### Data extracts

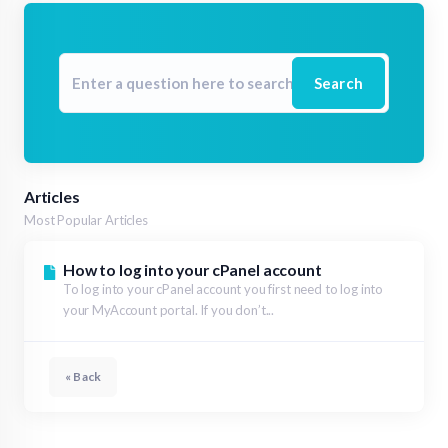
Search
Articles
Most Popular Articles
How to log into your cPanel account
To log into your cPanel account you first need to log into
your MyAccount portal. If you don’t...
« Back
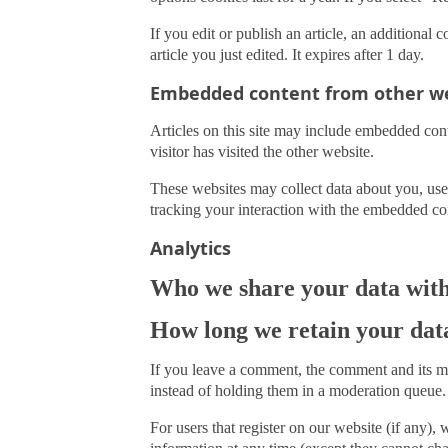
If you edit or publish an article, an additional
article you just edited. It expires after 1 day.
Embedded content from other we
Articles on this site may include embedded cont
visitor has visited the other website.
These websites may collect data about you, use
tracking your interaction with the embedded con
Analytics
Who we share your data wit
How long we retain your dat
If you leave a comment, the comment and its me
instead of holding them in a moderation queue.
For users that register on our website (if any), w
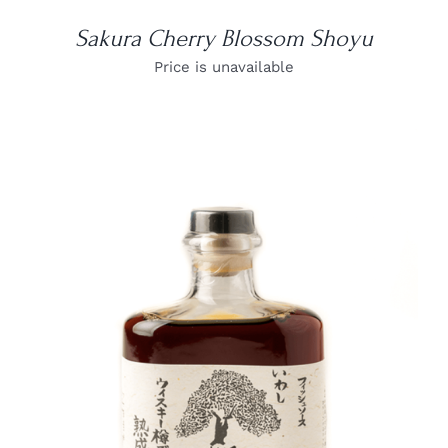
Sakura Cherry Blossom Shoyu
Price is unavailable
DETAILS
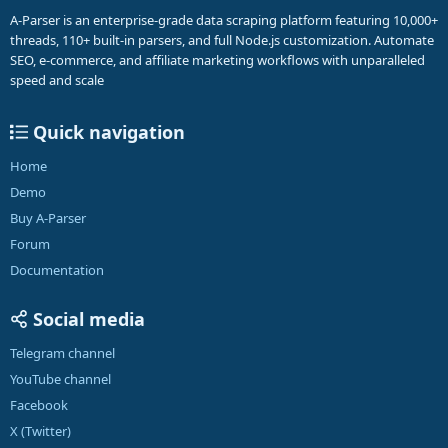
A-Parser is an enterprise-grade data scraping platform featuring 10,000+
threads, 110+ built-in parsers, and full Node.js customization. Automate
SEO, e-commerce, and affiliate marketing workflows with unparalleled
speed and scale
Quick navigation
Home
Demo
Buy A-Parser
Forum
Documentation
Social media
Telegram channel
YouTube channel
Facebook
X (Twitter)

######
### Data extracts

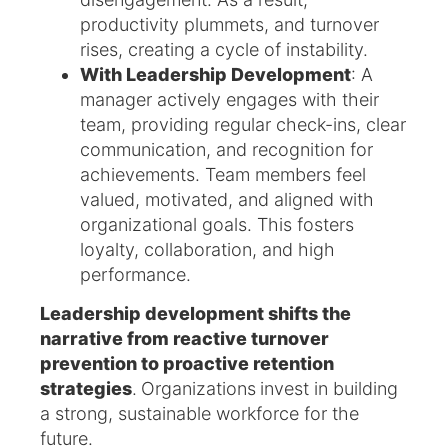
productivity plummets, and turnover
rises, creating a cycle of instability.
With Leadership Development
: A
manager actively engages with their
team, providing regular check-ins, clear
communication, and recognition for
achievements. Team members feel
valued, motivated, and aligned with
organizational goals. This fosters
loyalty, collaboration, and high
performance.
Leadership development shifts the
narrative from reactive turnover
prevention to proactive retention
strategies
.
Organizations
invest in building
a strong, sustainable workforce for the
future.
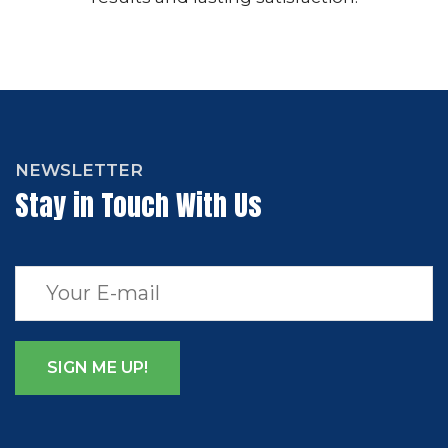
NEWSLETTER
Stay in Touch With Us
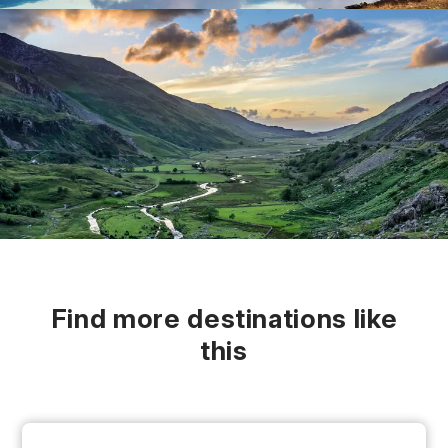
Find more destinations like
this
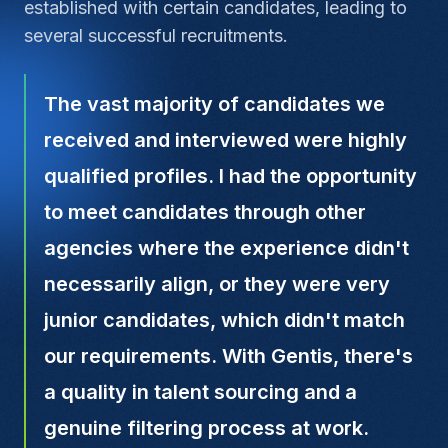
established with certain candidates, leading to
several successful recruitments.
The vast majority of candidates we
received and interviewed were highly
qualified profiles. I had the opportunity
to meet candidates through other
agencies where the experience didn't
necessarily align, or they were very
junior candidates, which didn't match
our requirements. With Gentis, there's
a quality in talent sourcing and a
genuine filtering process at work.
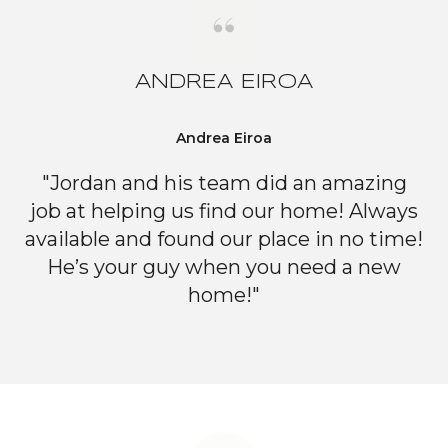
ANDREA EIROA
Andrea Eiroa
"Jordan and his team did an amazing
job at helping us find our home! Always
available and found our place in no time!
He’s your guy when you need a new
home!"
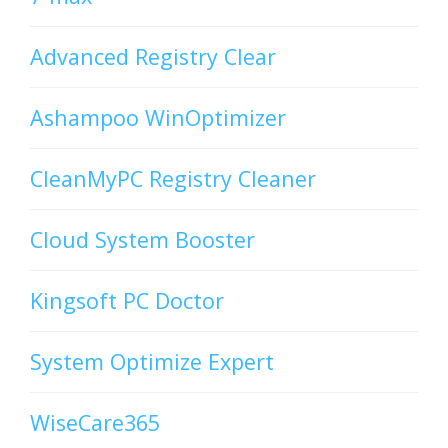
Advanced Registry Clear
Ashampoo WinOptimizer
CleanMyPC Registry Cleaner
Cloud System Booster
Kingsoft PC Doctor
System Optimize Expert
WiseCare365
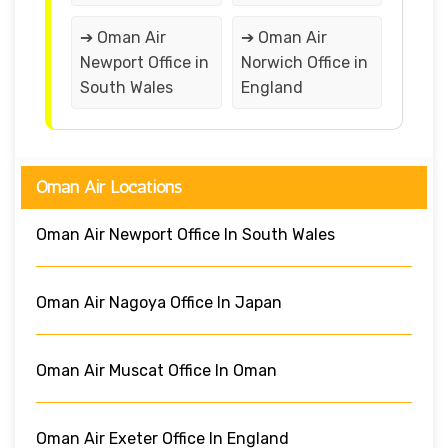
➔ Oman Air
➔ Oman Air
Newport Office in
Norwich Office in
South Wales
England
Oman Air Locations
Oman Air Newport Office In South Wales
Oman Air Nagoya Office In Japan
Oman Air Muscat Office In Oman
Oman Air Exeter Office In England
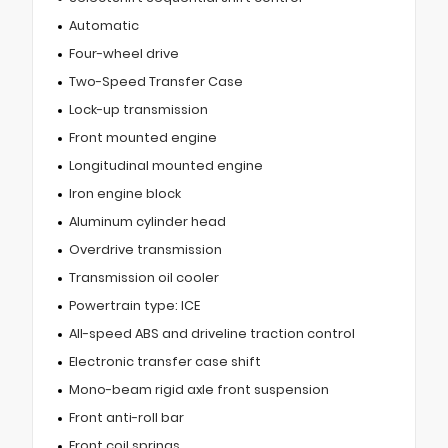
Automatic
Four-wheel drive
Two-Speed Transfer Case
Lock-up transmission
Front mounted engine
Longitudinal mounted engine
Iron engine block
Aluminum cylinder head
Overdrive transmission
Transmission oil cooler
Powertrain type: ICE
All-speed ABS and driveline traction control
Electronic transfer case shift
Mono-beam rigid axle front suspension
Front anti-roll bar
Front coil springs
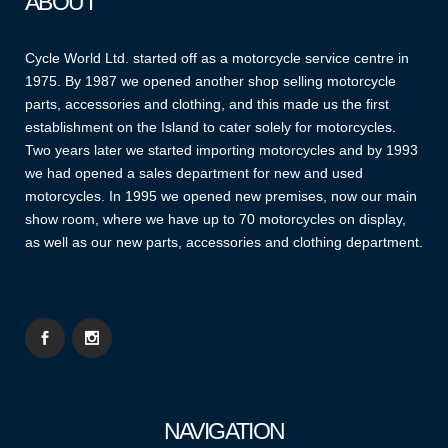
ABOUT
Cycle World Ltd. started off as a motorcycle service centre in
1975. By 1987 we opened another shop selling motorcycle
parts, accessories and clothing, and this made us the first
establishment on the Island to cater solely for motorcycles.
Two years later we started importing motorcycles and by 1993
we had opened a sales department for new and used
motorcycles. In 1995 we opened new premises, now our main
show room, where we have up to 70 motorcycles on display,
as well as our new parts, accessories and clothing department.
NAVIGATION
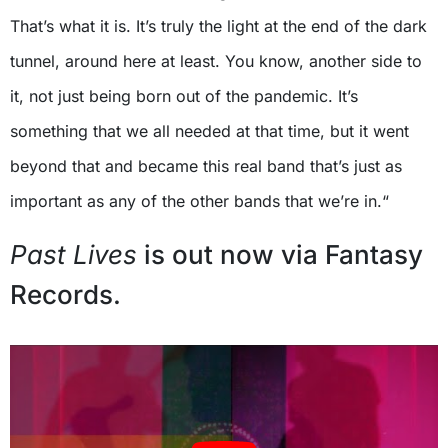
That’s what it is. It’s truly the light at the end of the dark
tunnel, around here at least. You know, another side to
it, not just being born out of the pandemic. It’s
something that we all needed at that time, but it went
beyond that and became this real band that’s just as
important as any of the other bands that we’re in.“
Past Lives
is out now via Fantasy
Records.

######
### Data extracts

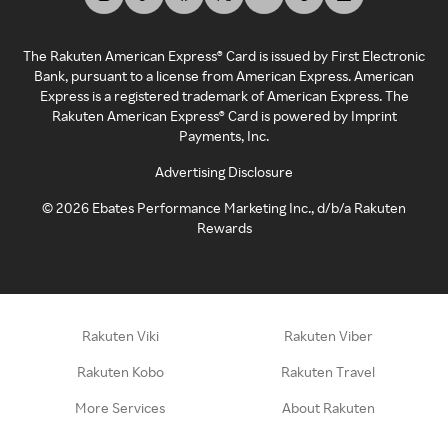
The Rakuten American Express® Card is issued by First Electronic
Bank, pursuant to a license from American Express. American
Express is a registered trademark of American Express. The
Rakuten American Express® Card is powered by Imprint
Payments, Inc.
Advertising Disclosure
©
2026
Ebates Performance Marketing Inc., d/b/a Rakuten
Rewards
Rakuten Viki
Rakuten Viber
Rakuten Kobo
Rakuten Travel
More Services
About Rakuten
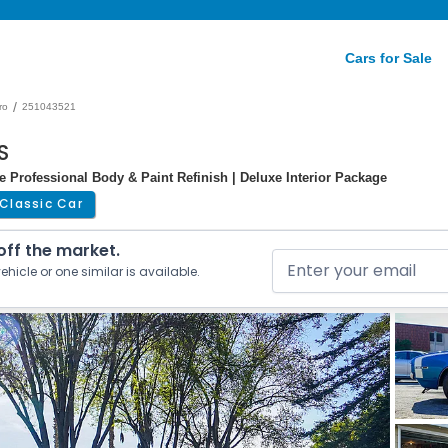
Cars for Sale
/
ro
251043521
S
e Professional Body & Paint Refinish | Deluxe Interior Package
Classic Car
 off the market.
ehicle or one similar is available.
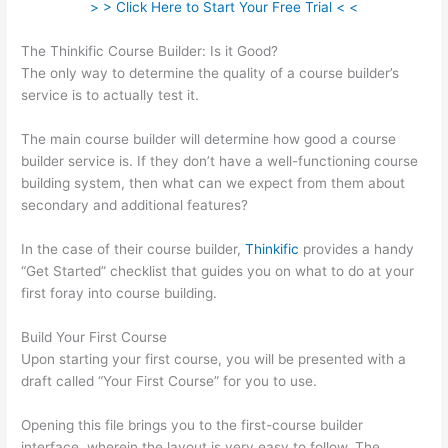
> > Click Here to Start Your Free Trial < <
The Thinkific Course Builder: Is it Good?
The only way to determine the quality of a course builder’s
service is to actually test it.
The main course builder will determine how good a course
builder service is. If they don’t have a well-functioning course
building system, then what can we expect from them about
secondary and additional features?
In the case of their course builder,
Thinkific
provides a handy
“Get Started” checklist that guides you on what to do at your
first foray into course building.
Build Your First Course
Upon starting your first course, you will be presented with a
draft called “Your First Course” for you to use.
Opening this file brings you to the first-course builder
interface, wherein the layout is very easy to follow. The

######

Where a line in the listing above includes the string "candidates", copy that line.

◆ Result of this exercise ◆
established with certain candidates, leading to
The vast majority of candidates we
to meet candidates through other
junior candidates, which didn't match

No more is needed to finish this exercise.